“My sister, my Helen, my own dear pupil,” said Arthur Hazleton, and the rich glow of the morning was not deeper nor brighter than the color that mantled his cheek. “How well and blooming you look! They told me you were ill and could not be disturbed last night. I did not hope to see you so brilliant in health and spirits. And who crowned you so gayly, the fair queen of the morning?”
“I don’t know,” she cried, taking the chaplet from her head and shaking the dew-drops from its leaves, “and yet I suspect it was Mr. Clinton, who came behind me while I was standing by yonder beech tree.”
Arthur’s serious, dark eye rested on the young girl with a searching, anxious expression, as Clinton approached and paid the compliments of the morning with more than his wonted gracefulness of manner. He apologized for the freedom he had taken so sportively and naturally, that Helen felt it would be ridiculous in her to assume a resentment she did not feel, and yielding to her passionate admiration for flowers, she wreathed them again round her sun-bright locks.
It was thus the trio approached the house. Mittie saw them from the window, and the keenest pang she had ever known penetrated her heart. She saw the beech tree shorn of its morning garland, that garland which was blooming triumphantly on her sister’s brow. She saw Clinton walking by her side, calling up her smiles and blushes according to his own magnetic will.
She accused Helen of deceit and guile. Her languor and illness the preceding evening was all assumed to heighten the blooming contrast of the present moment. Her morning ramble and meeting with Clinton were all premeditated, her seeming artlessness the darkest and deepest hypocrisy.
For a few weeks Mittie had revelled in the joy of an awakened nature. She had reigned alone, with no counter influence to thwart the sudden and luxuriant growth of passion. She, alone, young, beautiful and attractive, had been the magnet to youth, beauty and attraction. She had been the centre of an island world of her own, which she had tried to keep as inaccessible to others as the granite coast in the Arabian Nights.
Poor Mittie! The flower of passion has ever a dark spot on its petals, a dark, purple spot, not always perceptible in the first unfolding and glory of its bloom; but sooner or later it spreads and scorches, and shrivels up the heart of the blossom.

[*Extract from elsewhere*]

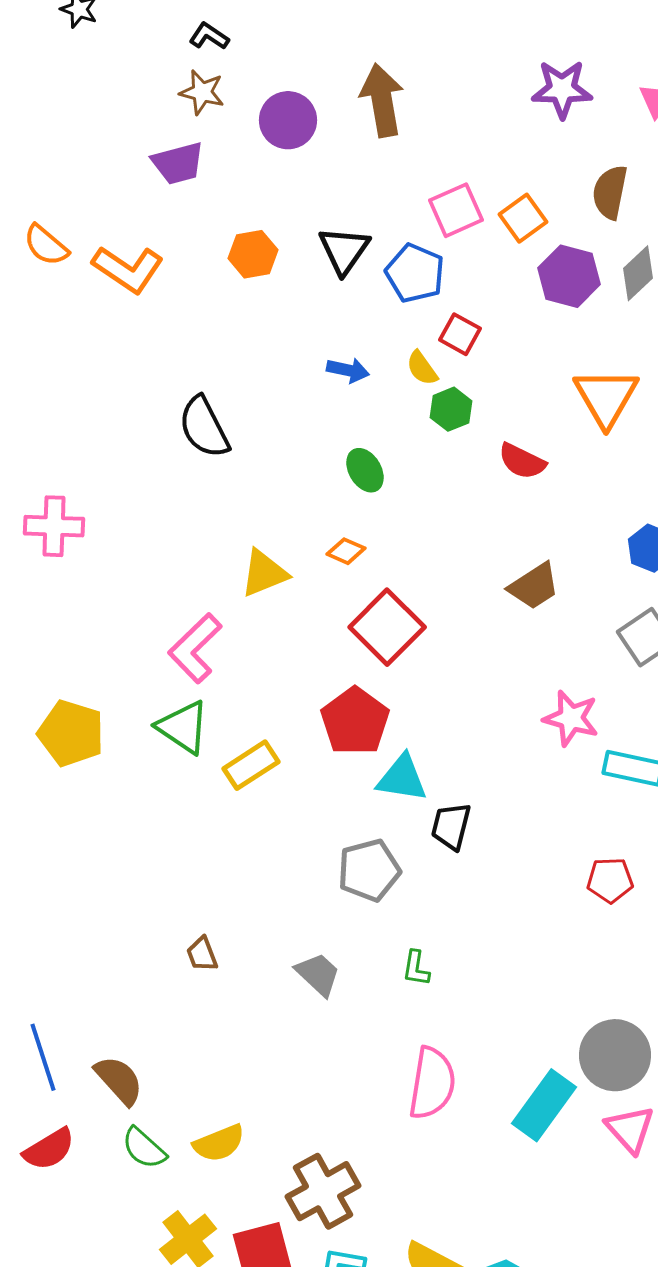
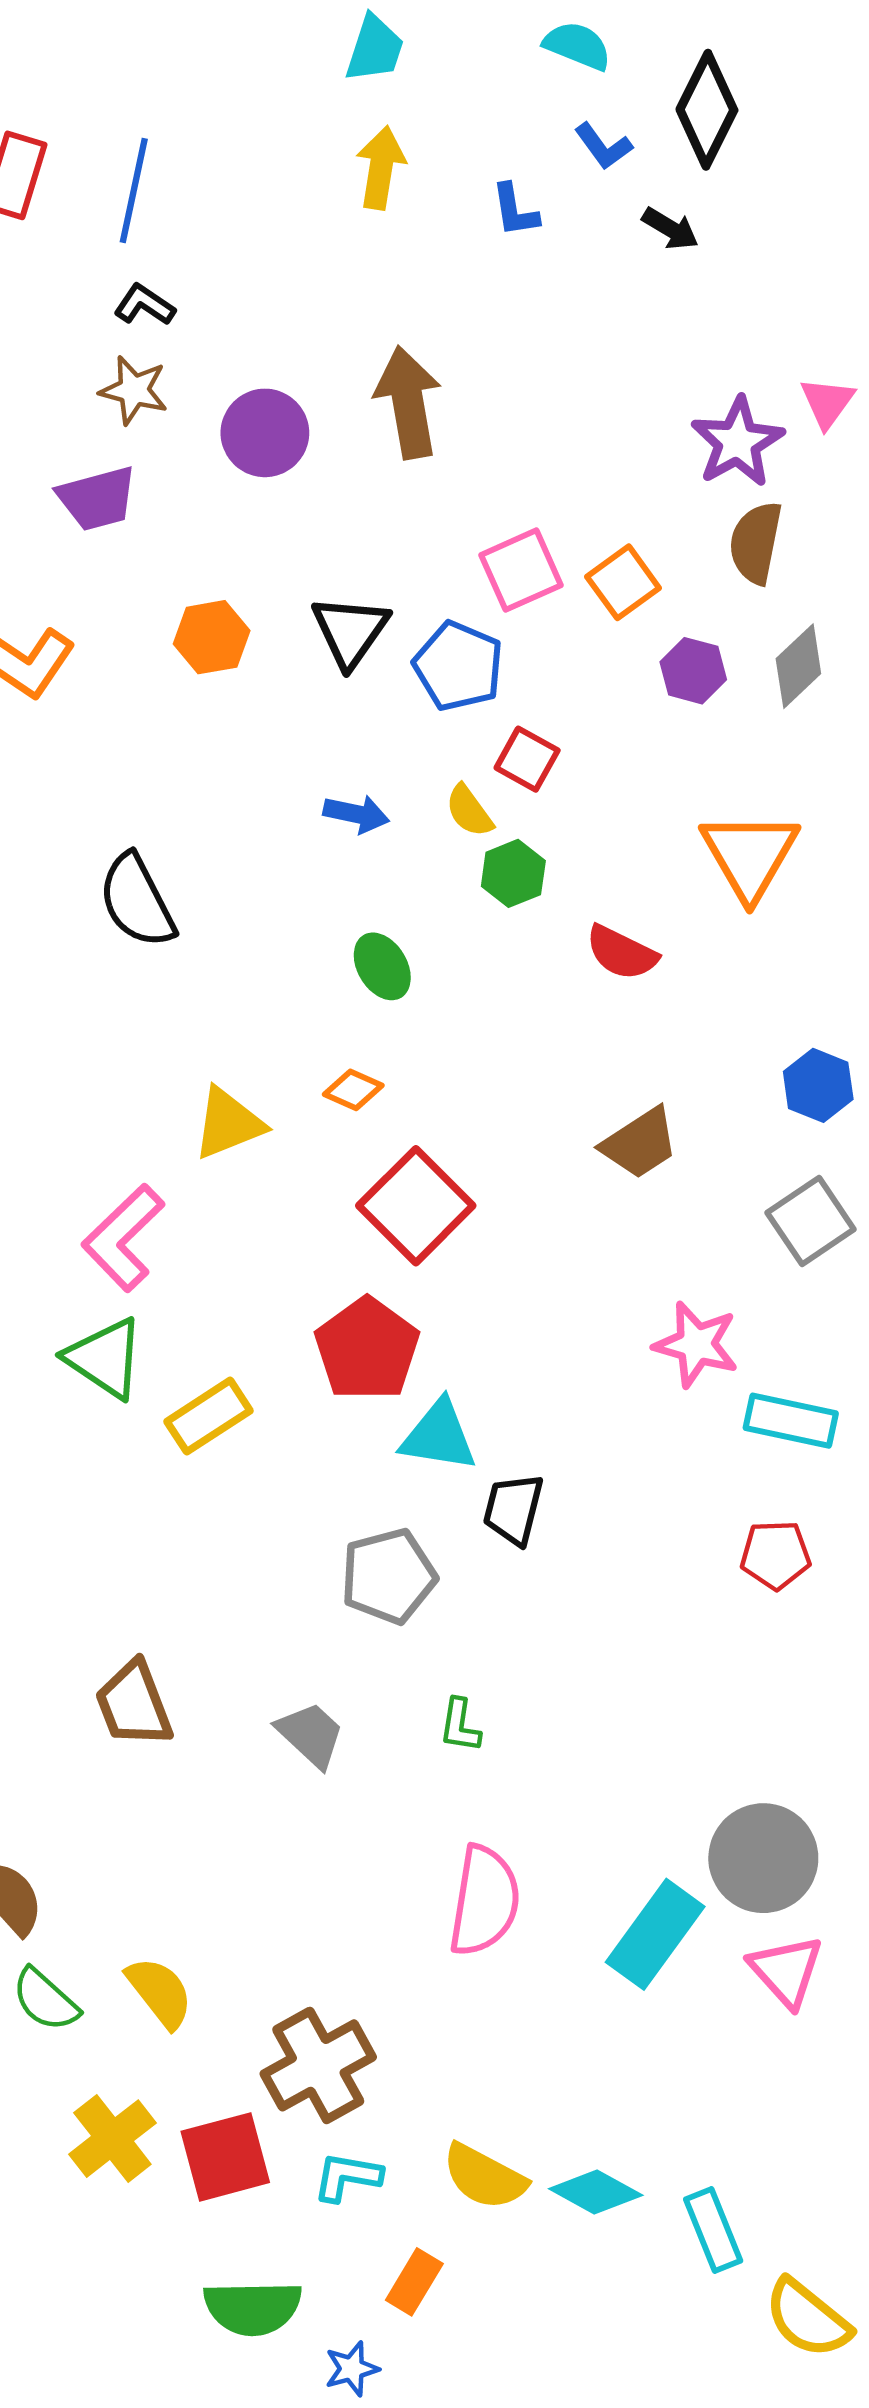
purple star: (562, 89) -> (737, 442), moved, turned -30
purple hexagon: (569, 276) -> (693, 671), size x0.7
red pentagon: (610, 880) -> (776, 1555), moved
brown trapezoid: (202, 954) -> (134, 1704), size x1.6
yellow semicircle: (219, 1143) -> (160, 1992), turned -106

She tried to control her excited feelings. She was proud, and had a conviction that she would degrade herself by the exhibition of jealousy and envy. She tried to call up a bloom to her pale cheek, and a smile to her quivering lip, but she was no adept in the art of dissimulation, and when she entered the sitting room, Helen was the first to notice her altered countenance. It was fortunate for all present that Alice had seated herself at the piano, at the solicitation of Louis, and commenced a brilliant overture.
Alice had always loved music, but now that she had learned it as an art, in all its perfectness, it had become the one passion of her life. She lived in the world of sound, and forgot the midnight that surrounded her. It was impossible to look upon her without feeling the truth, that if God closes with Bastile bars one avenue of the senses, He opens another with widening gates “on golden hinges moving.” Alice trembled with ecstacy at her own exquisite melody, like the nightingale whose soft plumage quivers on its breast as it sings. She would raise her sightless eyes to Heaven, following the upward strain with feelings of the most intense devotion. She called music the wind of the soul, the breath of God—and said if it had a color it must be azure.
One by one they all gathered round the blind songstress. Arthur stood behind her, and Helen saw tears glistening in his eyes. She did not wonder at his emotion, for accustomed as she was to hear her, she never could hear Alice sing without feeling a desire to weep.